- _DATASET ENTRIES_:
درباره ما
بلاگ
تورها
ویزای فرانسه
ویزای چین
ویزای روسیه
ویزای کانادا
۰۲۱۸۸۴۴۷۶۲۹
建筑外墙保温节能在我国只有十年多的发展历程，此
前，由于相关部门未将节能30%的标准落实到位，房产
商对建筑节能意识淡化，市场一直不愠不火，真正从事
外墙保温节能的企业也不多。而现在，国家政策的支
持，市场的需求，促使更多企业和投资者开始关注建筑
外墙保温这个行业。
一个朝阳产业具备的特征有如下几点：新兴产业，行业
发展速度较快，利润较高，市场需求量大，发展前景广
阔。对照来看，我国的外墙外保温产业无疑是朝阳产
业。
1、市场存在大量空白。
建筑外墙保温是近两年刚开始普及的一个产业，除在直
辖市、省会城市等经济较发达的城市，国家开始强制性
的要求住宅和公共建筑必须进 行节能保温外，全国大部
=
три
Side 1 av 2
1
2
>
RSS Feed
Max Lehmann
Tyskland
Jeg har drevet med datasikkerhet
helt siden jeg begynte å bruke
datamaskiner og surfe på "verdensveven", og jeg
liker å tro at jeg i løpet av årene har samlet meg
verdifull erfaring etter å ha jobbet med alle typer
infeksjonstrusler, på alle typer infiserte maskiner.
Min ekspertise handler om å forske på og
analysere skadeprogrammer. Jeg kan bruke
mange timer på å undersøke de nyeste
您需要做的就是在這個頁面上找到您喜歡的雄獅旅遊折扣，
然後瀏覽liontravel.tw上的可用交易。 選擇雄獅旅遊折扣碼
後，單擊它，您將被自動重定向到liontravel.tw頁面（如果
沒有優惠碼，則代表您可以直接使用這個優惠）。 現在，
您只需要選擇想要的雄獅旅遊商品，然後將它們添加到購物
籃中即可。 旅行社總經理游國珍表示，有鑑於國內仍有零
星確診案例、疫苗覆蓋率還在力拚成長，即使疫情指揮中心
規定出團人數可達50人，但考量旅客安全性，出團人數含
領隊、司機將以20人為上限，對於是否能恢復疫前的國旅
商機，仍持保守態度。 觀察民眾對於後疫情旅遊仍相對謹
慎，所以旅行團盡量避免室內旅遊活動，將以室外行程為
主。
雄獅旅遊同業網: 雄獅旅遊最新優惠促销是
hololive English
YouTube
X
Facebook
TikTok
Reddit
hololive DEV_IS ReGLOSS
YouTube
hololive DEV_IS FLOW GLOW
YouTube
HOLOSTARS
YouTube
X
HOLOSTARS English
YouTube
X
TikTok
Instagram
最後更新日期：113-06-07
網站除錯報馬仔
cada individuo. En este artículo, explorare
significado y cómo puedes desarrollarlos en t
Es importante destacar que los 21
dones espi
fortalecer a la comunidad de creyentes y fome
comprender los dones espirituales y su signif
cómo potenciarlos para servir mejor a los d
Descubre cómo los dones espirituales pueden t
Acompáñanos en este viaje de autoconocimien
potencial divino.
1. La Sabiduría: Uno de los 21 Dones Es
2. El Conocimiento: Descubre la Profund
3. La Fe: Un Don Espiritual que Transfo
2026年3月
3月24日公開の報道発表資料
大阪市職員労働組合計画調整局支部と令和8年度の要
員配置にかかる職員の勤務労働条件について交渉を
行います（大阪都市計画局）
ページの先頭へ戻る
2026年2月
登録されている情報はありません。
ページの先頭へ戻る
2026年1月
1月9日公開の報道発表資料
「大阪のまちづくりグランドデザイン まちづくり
...
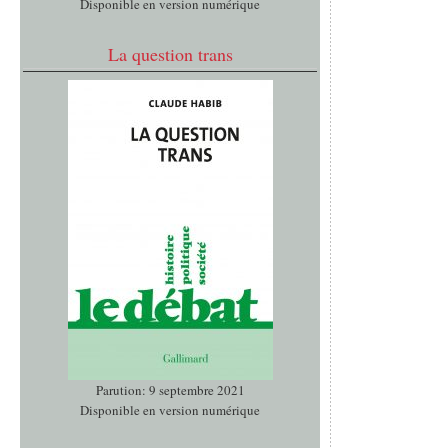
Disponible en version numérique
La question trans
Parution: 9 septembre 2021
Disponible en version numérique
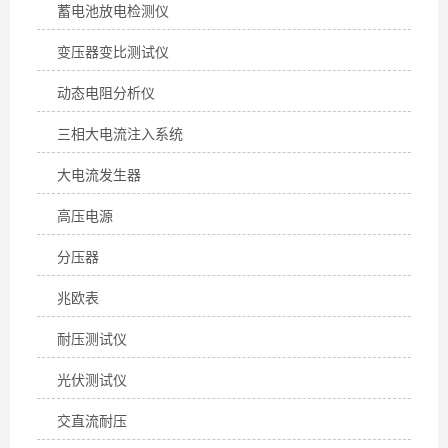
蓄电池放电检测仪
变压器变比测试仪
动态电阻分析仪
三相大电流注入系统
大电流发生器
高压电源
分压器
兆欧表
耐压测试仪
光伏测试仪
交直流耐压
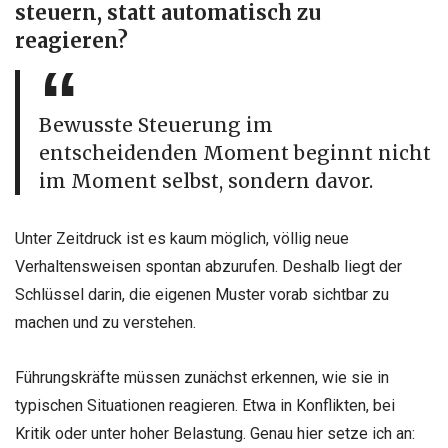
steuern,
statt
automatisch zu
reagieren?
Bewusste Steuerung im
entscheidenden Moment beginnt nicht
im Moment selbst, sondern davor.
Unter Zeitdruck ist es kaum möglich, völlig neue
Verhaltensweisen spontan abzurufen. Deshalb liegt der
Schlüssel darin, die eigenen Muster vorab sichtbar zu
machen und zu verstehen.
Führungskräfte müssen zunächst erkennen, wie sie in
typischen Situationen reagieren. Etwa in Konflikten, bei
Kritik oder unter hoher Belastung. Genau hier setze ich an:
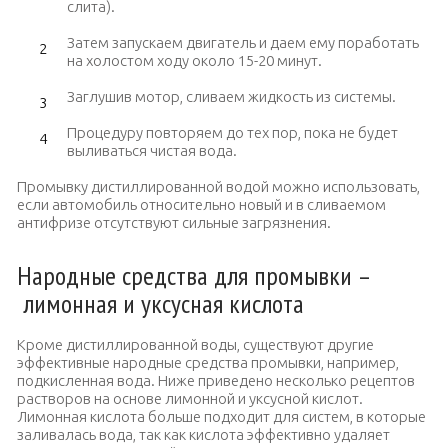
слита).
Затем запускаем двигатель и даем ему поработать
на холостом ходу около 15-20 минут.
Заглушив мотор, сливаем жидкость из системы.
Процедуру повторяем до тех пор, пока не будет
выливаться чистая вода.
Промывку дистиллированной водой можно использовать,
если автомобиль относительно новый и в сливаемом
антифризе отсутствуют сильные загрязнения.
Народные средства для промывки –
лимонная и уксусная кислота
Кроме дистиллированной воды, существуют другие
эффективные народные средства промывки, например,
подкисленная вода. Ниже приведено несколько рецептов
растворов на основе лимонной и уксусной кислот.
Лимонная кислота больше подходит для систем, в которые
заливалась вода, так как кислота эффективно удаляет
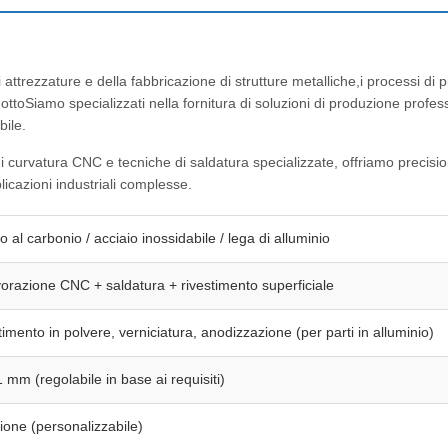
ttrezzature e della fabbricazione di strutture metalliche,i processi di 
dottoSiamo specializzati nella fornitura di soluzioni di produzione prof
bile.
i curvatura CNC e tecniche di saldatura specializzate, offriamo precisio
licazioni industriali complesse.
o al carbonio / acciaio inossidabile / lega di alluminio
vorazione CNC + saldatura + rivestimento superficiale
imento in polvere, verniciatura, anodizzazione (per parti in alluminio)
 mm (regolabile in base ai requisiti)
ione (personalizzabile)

- _TASK DETAILS_:
Give only the lines from the one holding "然後瀏覽liontravel.tw上的可用交易。 選擇雄獅旅遊折扣碼" through the one holding "fortalecer a la comunidad de creyentes y fome", each restated exactly as it appears above.

- _ANSWER BOX_:
然後瀏覽liontravel.tw上的可用交易。 選擇雄獅旅遊折扣碼
後，單擊它，您將被自動重定向到liontravel.tw頁面（如果
沒有優惠碼，則代表您可以直接使用這個優惠）。 現在，
您只需要選擇想要的雄獅旅遊商品，然後將它們添加到購物
籃中即可。 旅行社總經理游國珍表示，有鑑於國內仍有零
星確診案例、疫苗覆蓋率還在力拚成長，即使疫情指揮中心
規定出團人數可達50人，但考量旅客安全性，出團人數含
領隊、司機將以20人為上限，對於是否能恢復疫前的國旅
商機，仍持保守態度。 觀察民眾對於後疫情旅遊仍相對謹
慎，所以旅行團盡量避免室內旅遊活動，將以室外行程為
主。
雄獅旅遊同業網: 雄獅旅遊最新優惠促销是
hololive English
YouTube
X
Facebook
TikTok
Reddit
hololive DEV_IS ReGLOSS
YouTube
hololive DEV_IS FLOW GLOW
YouTube
HOLOSTARS
YouTube
X
HOLOSTARS English
YouTube
X
TikTok
Instagram
最後更新日期：113-06-07
網站除錯報馬仔
cada individuo. En este artículo, explorare
significado y cómo puedes desarrollarlos en t
Es importante destacar que los 21
dones espi
fortalecer a la comunidad de creyentes y fome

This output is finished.